Hughster, I love your optimism. Whilst it would be great if we get incremental sales dropping through to EBIT at their gross margin of 66% any sense that these levels of activity are sustained will mean some extra overheads will be needed to support the enlarged business. I'll be happy for a drop through of 50%, which is still excellent. And although I think the current events will have a residual benefit of increased home working etc it wouldn't surprise me I revenues are flat / dip slightly in 2021 once the abnormal level of home working recedes. And the competition will enhance their offerings, especially the big players. I do think the prospects are exciting, but don't see a £5 price in the near future. After today's RNS I've tweaked my valuation up to £3 on a 12 - 24 month view. LOOP could also be an attractive M&A target that might spur the price up a bit further, but you can't bank on that.

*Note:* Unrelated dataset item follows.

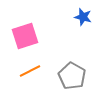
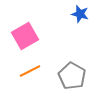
blue star: moved 3 px left, 3 px up
pink square: rotated 12 degrees counterclockwise
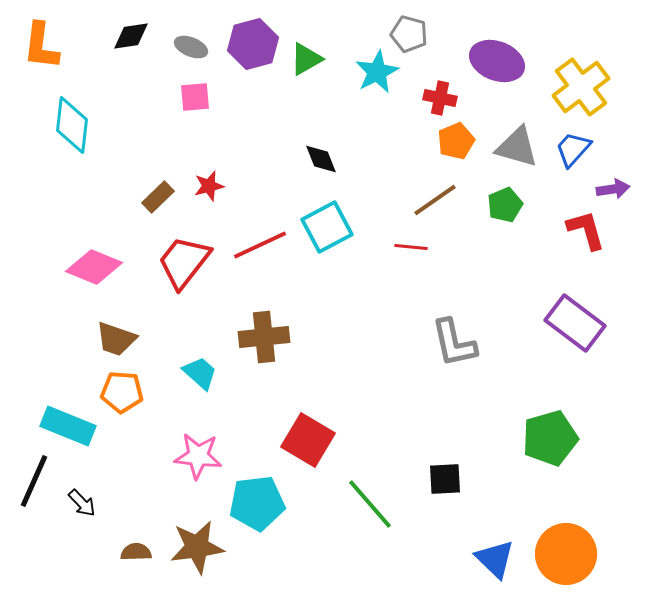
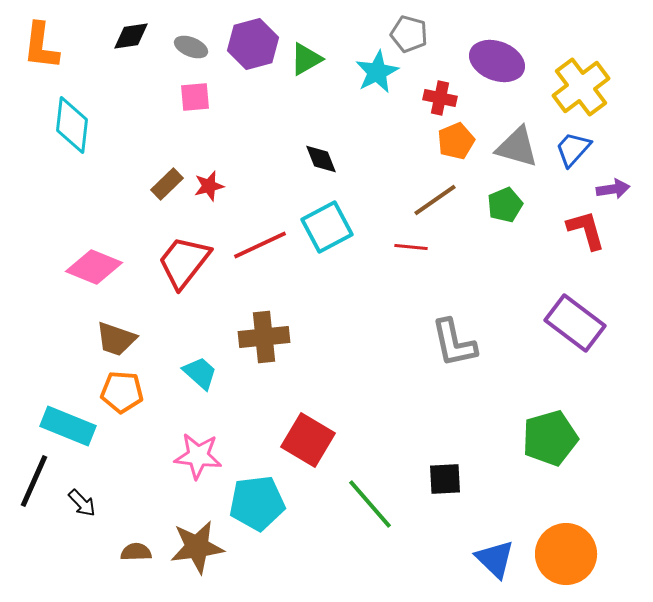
brown rectangle at (158, 197): moved 9 px right, 13 px up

Yes, very good news and reassuring that there has been a tangible positive impact sufficient to give management the confidence to give the update. Given the timing of the working from home initiative my fag packet maths suggests that April has probably seen revenues more than double last year. I particularly like the overheads broadly in line with expectations, which suggests the drop through to EBIT could be 50% if gross margins have remained stable. So by my estimate >£2.5m more profit than prior YTD. This should flow through into cash next month as the debtors convert into receipts. Obviously this is unlikely to last the full year but another couple of months at these levels and I can see EBITDA of £15m, EBIT of £10m + for the year. Activity levels will see some consolidation next year, but at a higher level than the historic base. What a great way to start a Wednesday.
Ragnarlothbrok, given the scope for some margin recovery after integration issues and the operational leverage here it would be a disappointment if EBITDA was only 20% higher. They had planned to shift £1m of sales admin costs into R&D which will also flatter EBITDA assuming they capitalise the costs. As you say, getting some indication on trading, even if it does not provide any FY guidance, will be helpful.
I agree with a lot of what you say, but if trading is materially ahead they are obliged to provide a trading update. Absence of a trading update until July therefore indicates no material uplift. I agree that their core M&A related activities will have declined, but I would expect general use by professional services firms to have increased, plus I suspect there is now a lot of legal work going on regarding re-financings, loan renegotiations, potential administrations etc. I also expect that they will have increased client numbers and overall would be surprised if they aren't experiencing a material activity increase. If they can't benefit now they never will.